According to the above considerations, as long as only the bending moment is considered, if the crane is fixed with a bracket at the same height as the girder, the bending moment will be zero, but in this case the bracket would be too large and would not be suitable for placement. In some cases, it is practical to fix the crane at a height near the center of gravity of the crane or near the center of the height of the legs.

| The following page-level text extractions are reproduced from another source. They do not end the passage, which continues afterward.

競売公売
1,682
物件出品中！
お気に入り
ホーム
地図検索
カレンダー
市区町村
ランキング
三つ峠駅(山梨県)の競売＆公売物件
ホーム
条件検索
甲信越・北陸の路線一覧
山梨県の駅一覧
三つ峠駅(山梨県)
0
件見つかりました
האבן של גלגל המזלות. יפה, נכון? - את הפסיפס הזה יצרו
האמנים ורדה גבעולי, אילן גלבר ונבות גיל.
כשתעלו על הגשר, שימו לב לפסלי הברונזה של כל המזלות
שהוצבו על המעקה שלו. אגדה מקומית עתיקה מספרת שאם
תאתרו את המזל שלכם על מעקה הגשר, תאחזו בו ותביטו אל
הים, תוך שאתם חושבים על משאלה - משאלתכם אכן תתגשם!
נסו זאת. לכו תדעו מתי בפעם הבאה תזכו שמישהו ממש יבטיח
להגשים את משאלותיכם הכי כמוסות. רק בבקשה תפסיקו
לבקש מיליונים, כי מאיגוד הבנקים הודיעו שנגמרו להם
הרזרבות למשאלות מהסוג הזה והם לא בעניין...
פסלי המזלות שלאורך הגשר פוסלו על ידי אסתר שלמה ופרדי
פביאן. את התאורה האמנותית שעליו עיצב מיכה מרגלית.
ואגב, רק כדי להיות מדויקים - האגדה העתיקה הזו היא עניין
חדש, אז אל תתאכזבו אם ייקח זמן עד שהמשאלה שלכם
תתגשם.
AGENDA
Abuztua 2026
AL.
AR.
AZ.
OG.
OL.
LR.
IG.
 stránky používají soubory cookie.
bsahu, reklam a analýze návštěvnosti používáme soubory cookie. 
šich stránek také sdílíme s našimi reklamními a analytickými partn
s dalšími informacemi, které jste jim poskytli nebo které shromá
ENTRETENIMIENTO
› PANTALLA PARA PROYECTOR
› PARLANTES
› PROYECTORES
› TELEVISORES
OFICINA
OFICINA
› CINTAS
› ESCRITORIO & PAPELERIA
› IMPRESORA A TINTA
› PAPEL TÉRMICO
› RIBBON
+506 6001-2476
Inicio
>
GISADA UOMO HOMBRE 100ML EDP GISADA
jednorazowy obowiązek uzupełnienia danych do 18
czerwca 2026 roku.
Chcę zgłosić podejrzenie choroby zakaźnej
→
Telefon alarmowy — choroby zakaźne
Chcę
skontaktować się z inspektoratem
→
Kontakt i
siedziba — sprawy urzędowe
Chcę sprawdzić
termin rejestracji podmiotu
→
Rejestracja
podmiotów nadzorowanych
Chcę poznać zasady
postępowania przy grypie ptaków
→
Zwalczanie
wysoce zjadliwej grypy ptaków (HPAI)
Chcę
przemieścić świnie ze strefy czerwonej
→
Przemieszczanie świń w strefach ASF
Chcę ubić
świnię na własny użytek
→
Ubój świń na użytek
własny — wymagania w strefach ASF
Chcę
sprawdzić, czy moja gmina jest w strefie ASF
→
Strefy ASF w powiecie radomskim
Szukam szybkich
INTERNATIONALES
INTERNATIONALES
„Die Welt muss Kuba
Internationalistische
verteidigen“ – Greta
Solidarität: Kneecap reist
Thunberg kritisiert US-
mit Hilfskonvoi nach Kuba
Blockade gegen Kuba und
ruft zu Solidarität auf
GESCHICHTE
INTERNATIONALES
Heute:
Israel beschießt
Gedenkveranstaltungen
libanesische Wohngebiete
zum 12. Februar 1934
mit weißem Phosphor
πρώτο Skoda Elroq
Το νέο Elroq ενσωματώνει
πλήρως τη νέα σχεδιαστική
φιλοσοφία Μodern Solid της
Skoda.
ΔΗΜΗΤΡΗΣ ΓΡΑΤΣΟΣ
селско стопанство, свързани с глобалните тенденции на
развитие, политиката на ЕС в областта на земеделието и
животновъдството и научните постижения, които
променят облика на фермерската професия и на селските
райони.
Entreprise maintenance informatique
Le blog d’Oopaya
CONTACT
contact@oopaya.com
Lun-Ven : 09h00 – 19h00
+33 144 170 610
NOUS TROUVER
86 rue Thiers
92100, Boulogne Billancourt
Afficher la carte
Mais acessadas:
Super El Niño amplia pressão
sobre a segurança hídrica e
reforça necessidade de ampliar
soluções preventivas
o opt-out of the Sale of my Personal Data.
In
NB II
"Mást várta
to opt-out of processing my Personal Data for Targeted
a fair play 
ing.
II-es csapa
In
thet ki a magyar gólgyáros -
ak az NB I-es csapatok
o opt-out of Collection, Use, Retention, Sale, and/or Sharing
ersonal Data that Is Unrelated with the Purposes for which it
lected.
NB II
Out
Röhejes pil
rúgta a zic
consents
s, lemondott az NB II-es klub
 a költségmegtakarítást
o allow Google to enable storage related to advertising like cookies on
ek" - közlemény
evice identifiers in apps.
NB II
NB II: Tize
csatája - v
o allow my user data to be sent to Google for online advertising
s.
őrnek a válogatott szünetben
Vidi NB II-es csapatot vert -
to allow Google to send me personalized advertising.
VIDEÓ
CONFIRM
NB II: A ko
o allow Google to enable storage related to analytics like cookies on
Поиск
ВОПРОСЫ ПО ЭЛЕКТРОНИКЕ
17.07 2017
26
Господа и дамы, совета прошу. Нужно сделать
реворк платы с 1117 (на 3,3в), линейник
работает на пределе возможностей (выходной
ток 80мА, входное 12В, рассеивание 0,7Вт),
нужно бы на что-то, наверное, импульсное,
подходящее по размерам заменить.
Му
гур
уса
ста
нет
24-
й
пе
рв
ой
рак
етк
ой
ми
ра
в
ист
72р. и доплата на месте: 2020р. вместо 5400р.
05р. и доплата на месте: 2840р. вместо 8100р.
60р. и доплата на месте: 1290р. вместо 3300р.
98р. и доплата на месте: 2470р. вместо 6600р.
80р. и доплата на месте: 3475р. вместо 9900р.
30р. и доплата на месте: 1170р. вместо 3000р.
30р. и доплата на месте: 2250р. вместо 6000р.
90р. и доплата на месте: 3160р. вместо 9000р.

It goes without saying that suitable means such as wire ropes, screws, pins, etc. may be used as the fixing device of the present invention, and that various other changes may be made without departing from the gist of the vehicle invention.

Since the fixing device for a marine gantry crane of the present invention has the above-described configuration, the strength of the crane body, particularly the strength of the legs, can be reduced, and the weight can be reduced.

Furthermore, since the weight of the crane body can be reduced, the output of the travel motor of the gantry crane can also be reduced, making it more economical.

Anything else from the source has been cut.